**Data for processing**:
==*==

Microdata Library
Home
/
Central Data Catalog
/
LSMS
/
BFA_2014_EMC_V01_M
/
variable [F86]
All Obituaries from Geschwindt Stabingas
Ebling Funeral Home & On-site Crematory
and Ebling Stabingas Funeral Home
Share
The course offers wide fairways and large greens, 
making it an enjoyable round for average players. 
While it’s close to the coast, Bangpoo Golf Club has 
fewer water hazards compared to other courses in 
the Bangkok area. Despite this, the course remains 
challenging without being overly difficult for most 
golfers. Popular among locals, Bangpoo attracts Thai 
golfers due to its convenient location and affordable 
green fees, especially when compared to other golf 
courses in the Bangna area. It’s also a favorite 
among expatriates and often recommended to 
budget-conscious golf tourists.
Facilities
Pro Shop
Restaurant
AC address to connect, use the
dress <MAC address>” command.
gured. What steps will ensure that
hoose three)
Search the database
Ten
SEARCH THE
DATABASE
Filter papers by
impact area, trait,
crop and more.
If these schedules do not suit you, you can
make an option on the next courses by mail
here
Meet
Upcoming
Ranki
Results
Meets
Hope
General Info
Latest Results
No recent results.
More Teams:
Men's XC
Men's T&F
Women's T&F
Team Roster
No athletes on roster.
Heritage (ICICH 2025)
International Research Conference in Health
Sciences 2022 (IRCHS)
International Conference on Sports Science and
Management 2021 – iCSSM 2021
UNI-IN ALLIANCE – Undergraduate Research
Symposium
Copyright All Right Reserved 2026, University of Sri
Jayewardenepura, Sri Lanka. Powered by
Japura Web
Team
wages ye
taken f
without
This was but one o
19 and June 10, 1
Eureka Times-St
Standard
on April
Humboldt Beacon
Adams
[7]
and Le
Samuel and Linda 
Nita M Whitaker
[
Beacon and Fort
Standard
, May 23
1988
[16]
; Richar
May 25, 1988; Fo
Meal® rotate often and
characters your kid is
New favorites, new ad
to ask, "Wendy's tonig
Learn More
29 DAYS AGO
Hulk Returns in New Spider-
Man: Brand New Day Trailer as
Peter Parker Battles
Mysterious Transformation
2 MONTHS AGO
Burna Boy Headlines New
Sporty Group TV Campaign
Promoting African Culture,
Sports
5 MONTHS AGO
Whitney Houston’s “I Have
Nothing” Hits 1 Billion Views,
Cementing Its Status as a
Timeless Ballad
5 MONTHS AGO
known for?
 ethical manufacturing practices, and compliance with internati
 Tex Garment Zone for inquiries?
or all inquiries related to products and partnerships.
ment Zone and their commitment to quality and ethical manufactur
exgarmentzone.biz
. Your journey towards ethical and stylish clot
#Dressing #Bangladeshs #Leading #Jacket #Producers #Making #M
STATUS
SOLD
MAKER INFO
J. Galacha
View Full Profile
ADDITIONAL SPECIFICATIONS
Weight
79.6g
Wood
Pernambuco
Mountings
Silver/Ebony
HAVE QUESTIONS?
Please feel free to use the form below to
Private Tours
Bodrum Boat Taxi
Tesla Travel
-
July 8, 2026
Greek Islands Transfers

==*==

**Activity**:
Both end lines included, restate word for word the lines above from the line with "characters your kid is" to the line with "Hits 1 Billion", and nothing else.

**Answer below**:
characters your kid is
New favorites, new ad
to ask, "Wendy's tonig
Learn More
29 DAYS AGO
Hulk Returns in New Spider-
Man: Brand New Day Trailer as
Peter Parker Battles
Mysterious Transformation
2 MONTHS AGO
Burna Boy Headlines New
Sporty Group TV Campaign
Promoting African Culture,
Sports
5 MONTHS AGO
Whitney Houston’s “I Have
Nothing” Hits 1 Billion Views,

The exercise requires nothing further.